(Records shown)

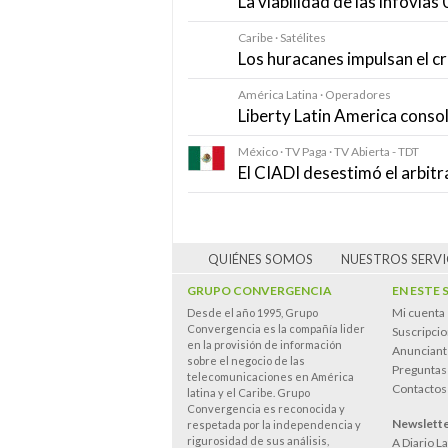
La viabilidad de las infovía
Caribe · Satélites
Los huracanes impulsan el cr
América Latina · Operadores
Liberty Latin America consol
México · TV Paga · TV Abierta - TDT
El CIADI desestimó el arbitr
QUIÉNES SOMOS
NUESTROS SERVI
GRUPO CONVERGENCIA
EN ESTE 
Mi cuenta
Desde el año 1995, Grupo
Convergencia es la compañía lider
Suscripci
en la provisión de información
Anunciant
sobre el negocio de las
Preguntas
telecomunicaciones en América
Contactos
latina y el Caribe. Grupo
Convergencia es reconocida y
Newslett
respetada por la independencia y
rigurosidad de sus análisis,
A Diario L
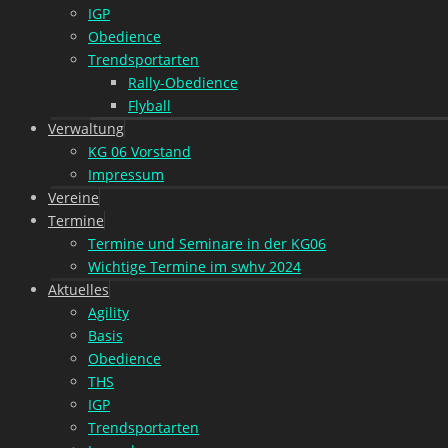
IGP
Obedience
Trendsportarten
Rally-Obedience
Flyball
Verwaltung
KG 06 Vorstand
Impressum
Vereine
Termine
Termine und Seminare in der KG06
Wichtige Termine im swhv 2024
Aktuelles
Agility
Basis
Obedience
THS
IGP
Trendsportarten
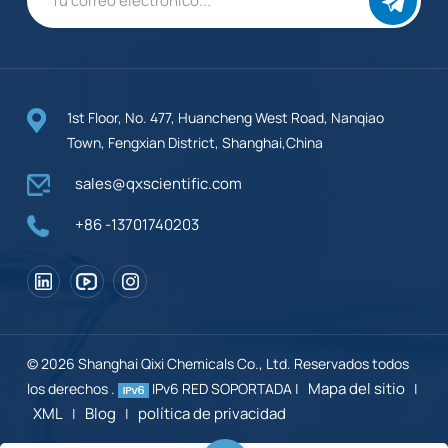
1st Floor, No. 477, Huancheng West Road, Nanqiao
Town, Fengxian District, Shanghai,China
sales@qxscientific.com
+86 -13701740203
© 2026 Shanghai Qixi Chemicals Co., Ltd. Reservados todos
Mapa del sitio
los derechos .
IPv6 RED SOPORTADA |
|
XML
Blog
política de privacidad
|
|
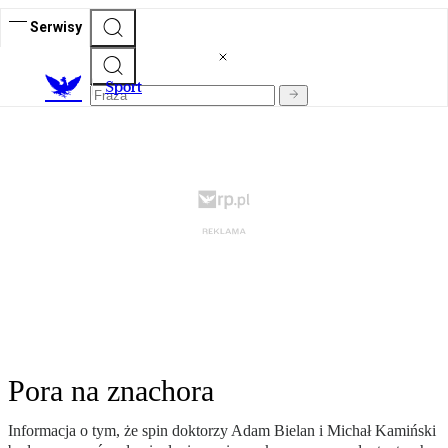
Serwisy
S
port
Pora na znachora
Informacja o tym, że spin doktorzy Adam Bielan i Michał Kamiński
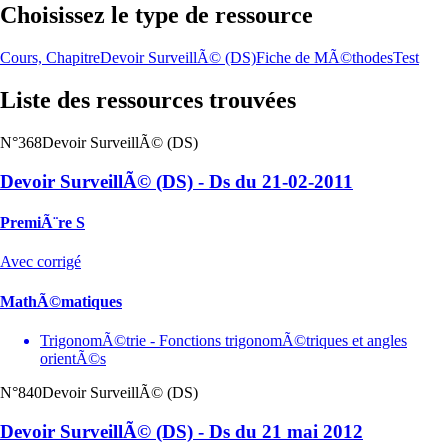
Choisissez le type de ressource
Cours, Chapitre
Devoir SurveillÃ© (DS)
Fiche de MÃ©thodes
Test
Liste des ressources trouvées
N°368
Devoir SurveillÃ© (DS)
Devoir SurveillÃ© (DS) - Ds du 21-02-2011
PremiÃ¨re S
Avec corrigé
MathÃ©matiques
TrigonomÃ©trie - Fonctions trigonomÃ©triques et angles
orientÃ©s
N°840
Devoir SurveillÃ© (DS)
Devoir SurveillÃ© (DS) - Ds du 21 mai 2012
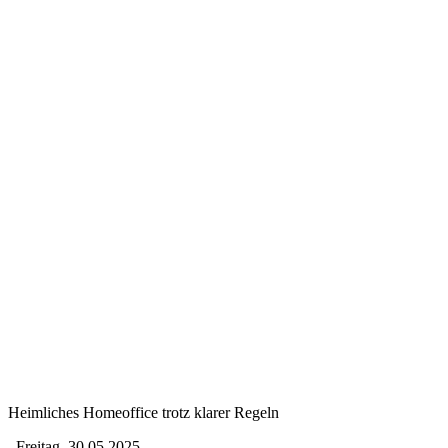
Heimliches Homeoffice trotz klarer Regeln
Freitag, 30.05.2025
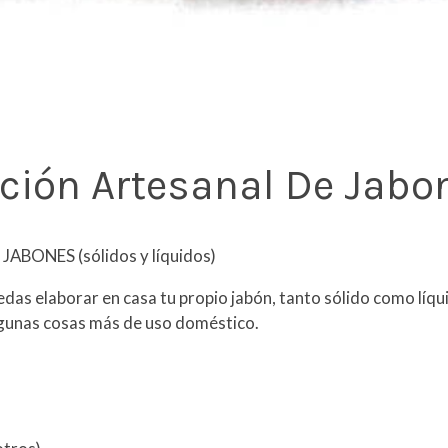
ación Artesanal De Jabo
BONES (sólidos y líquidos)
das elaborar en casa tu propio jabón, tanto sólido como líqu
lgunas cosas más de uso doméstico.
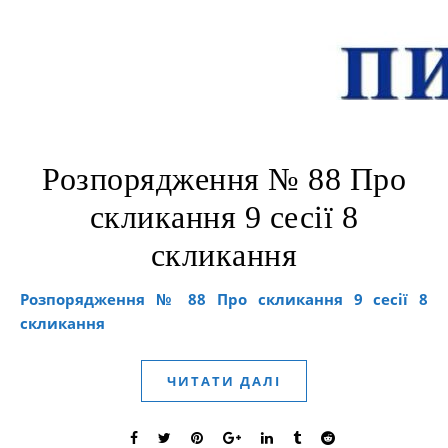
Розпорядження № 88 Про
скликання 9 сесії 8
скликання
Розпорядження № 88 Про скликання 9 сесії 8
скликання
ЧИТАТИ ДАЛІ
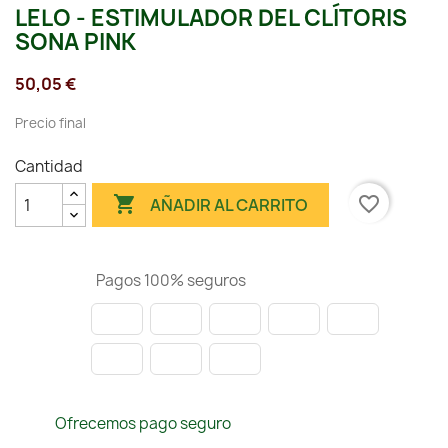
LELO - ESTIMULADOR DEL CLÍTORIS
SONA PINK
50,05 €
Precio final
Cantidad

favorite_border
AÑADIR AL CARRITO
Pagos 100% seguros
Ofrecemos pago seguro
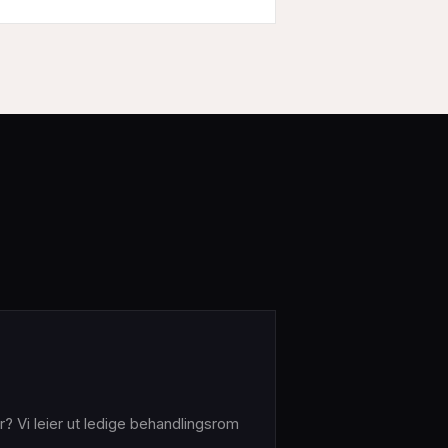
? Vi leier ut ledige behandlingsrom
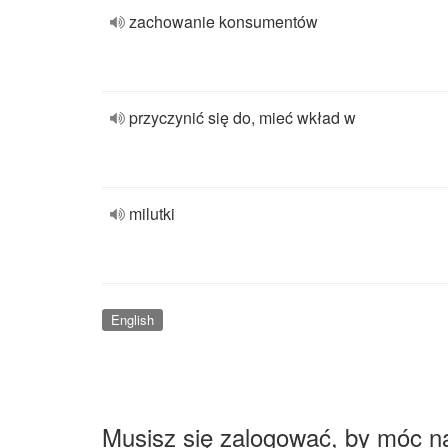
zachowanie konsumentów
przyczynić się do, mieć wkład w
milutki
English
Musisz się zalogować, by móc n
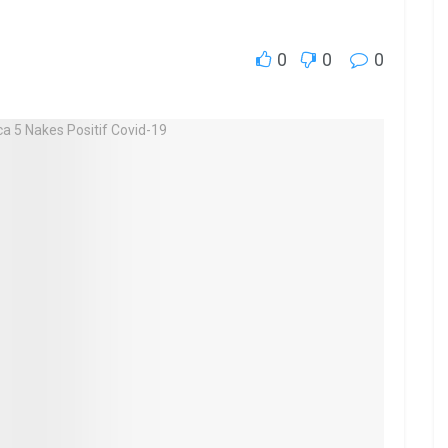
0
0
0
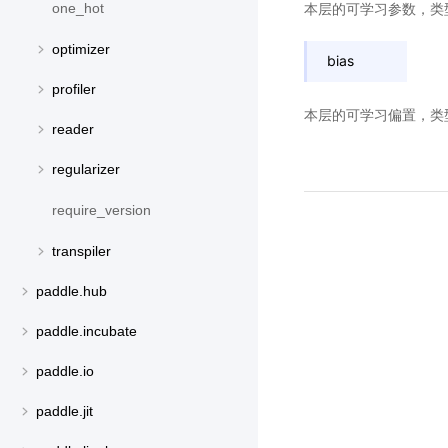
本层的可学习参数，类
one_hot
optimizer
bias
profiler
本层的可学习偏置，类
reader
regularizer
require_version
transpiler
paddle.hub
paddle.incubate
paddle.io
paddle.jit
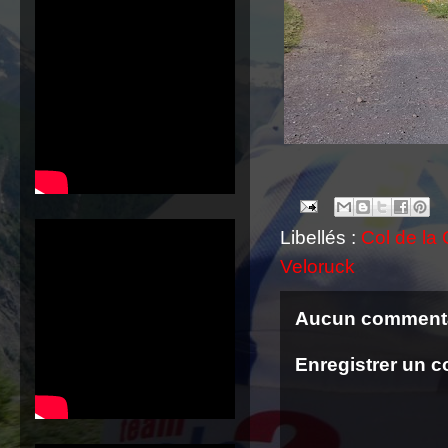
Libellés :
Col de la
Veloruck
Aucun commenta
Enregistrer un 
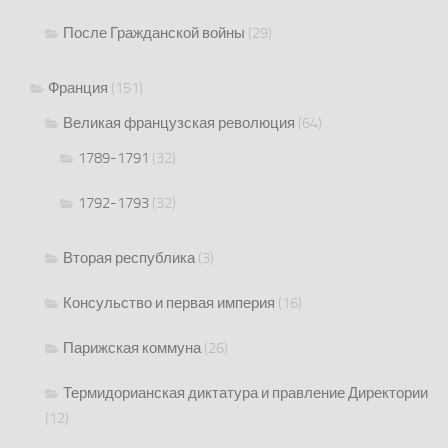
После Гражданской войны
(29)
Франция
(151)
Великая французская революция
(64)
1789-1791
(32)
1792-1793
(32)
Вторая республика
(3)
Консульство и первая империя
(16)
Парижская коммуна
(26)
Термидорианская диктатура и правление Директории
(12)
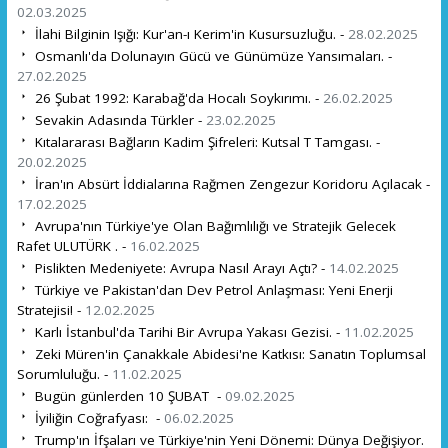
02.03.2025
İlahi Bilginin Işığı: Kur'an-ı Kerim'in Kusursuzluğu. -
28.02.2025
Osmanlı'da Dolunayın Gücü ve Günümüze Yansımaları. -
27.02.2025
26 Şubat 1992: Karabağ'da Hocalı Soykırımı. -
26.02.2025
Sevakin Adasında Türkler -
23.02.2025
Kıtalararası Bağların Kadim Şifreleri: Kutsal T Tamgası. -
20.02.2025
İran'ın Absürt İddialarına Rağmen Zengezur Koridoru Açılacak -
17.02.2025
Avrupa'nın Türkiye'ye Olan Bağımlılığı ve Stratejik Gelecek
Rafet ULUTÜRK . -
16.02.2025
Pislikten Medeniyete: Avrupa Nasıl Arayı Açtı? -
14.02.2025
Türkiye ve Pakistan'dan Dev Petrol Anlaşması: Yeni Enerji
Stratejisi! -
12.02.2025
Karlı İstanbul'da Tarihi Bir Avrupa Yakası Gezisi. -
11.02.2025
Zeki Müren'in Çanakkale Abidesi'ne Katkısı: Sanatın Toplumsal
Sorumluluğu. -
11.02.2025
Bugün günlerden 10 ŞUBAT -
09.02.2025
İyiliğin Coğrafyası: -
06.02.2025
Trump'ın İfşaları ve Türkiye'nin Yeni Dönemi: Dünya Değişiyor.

(End Records shown)

Where a line of the entries above holds the word "Caribe", return that line.

Caribe · Satélites
latina y el Caribe. Grupo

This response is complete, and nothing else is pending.